- Born: 15 March 1968 (age 58) Summit, NJ
- Education: University of California, Berkeley (M.A.); Ruhr-Universität Bochum, Germany (M.A.); Westfälische Wilhelms-Universität Münster, Germany (Ph.D.)
- Scientific career
- Fields: Logic, Philosophy of logic, Philosophy of language, Philosophy of mathematics, Metaphysics, Early Analytic Philosophy (especially Frege and Wittgenstein)
- Workplaces: University of California, Irvine
- Thesis: Semantical Investigations in Intuitionistic First-order Arithmetic (1996)
- Doctoral advisor: Justus Diller, Wolfram Pohlers

= Kai Wehmeier =

German-American philosopher and logician (born 1968)

Kai Frederick Wehmeier (born 1968) is a German-American philosopher and logician.

He is best known for proving that the fragment of Frege's inconsistent logical theory of Grundgesetze der Arithmetik becomes consistent upon restricting the complexity of comprehension formulas in the second-order comprehension schema to $\Delta^1_1$, for his development of a system of subjunctive modal logic and its use in rebutting Kripke's modal argument against description theories of proper names, as well as for refining and defending the thesis that there is no binary identity relation between objects.

Wehmeier is currently a professor in the Department of Logic and Philosophy of Science and the Department of Philosophy at the University of California, Irvine.
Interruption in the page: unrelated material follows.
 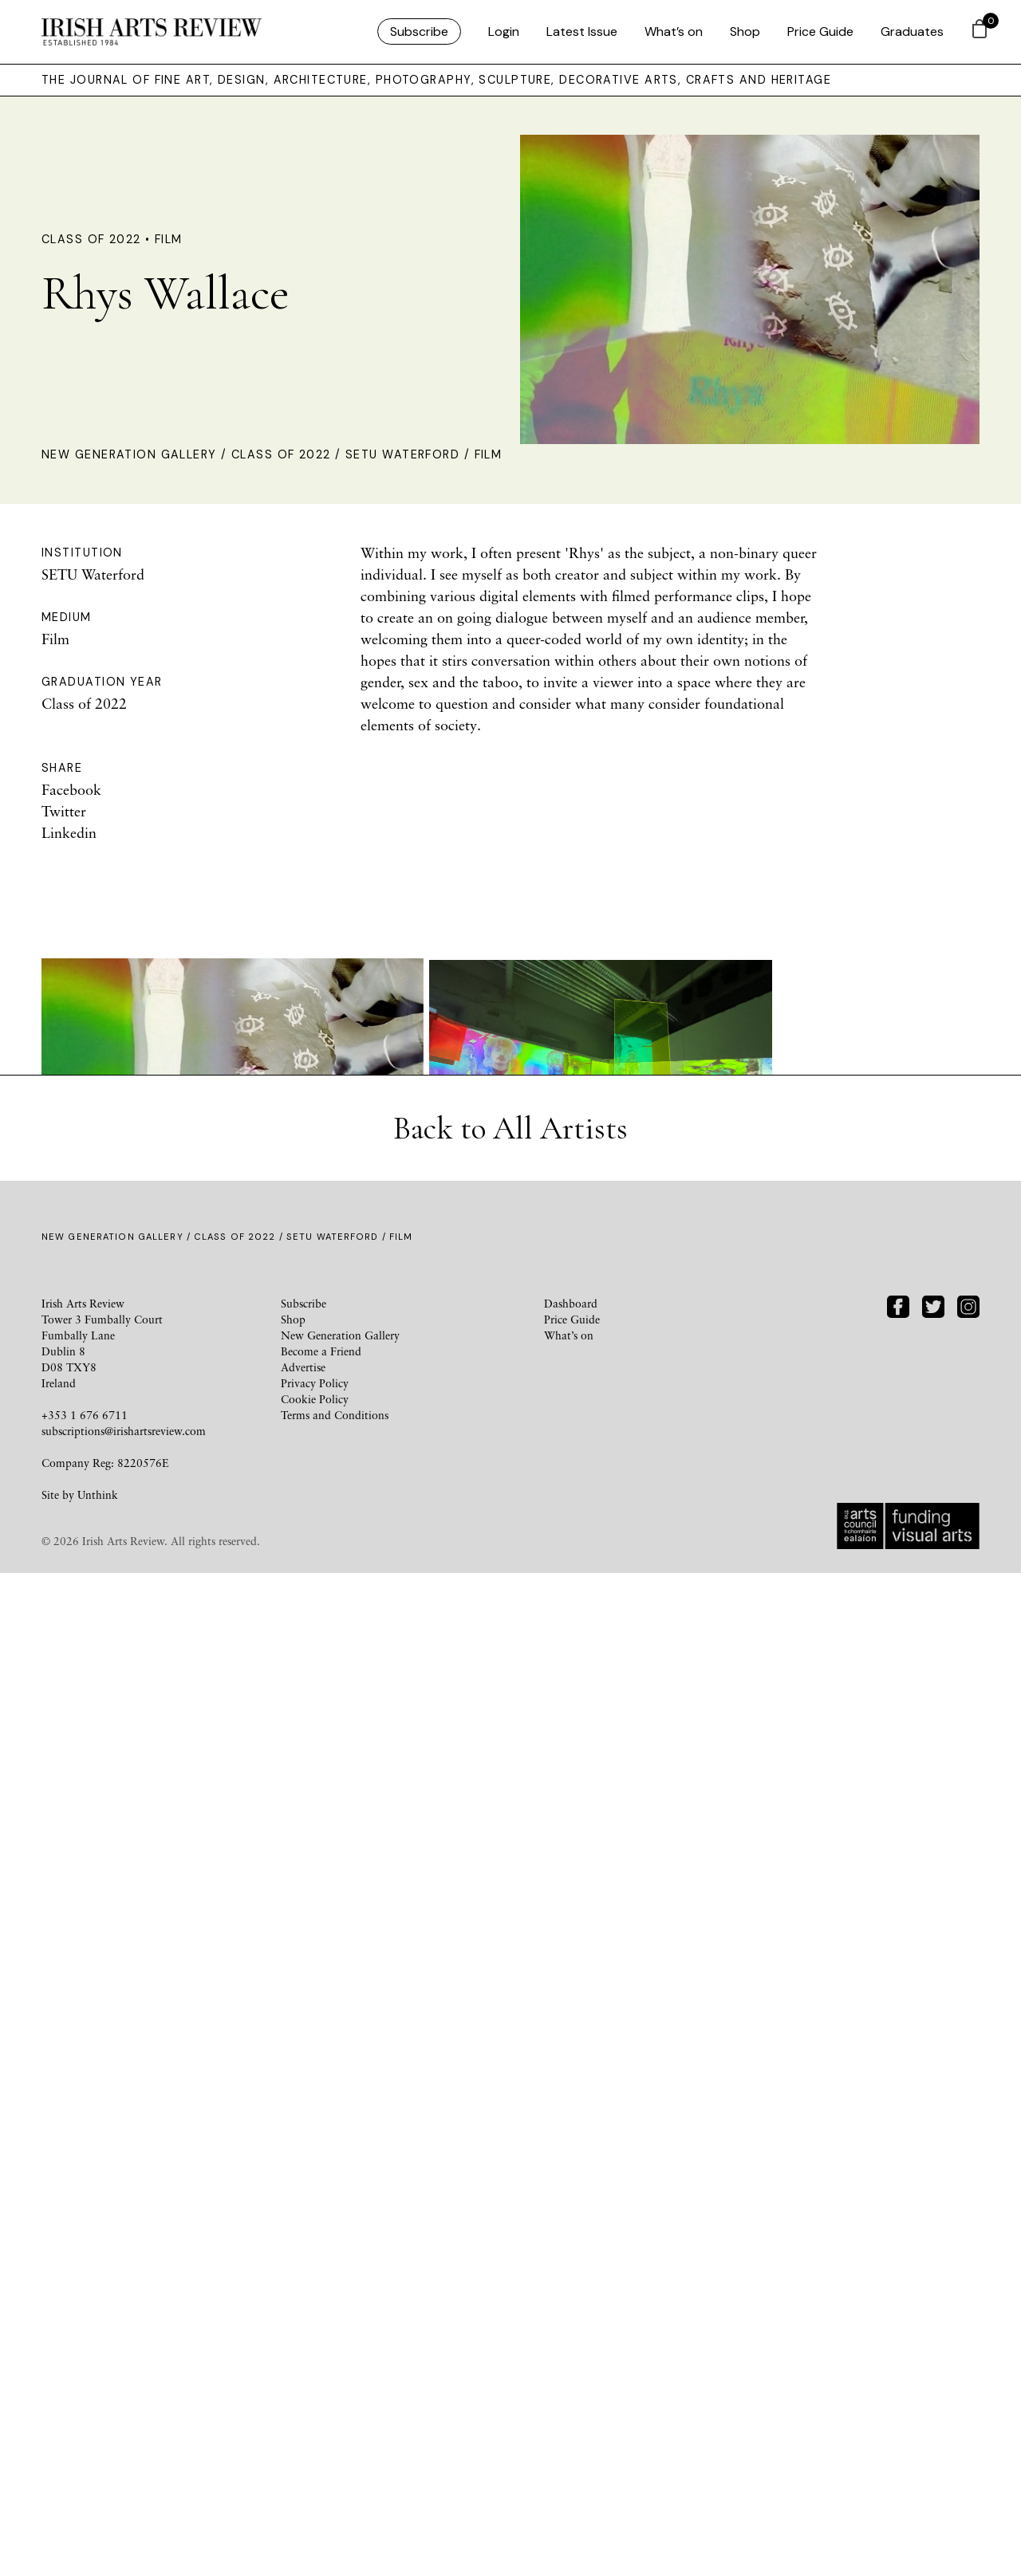 What do you see at coordinates (745, 31) in the screenshot?
I see `Shop` at bounding box center [745, 31].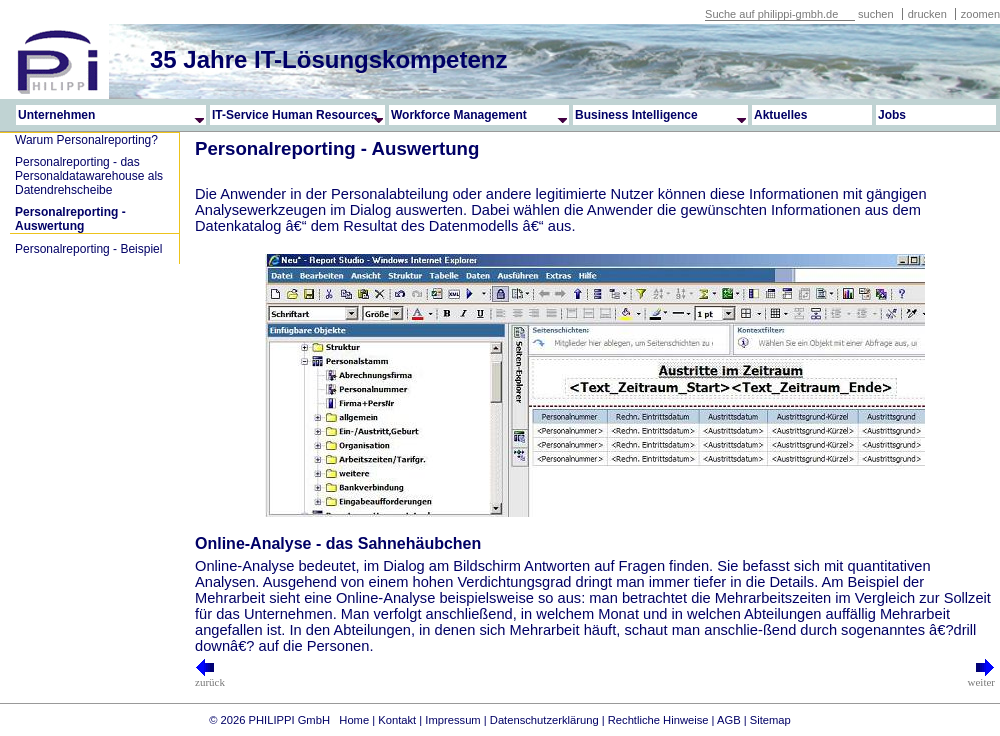 This screenshot has height=736, width=1000. Describe the element at coordinates (981, 677) in the screenshot. I see `weiter` at that location.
He is also the director of UC Irvine's Center for the Advancement of Logic, its Philosophy, History, and Applications (C-ALPHA).

==Selected publications==
- "Consistent Fragments of Grundgesetze and the Existence of Non-Logical Objects," Synthese 121, 1999, pp. 309–328.
- "In the Mood," Journal of Philosophical Logic 33, 2004, pp. 607–630.
- "How to live without identity—and why," Australasian Journal of Philosophy 90, 2012, pp. 761–777.
- "Subjunctivity and Conditionals," The Journal of Philosophy 110, 2013, pp. 117–142.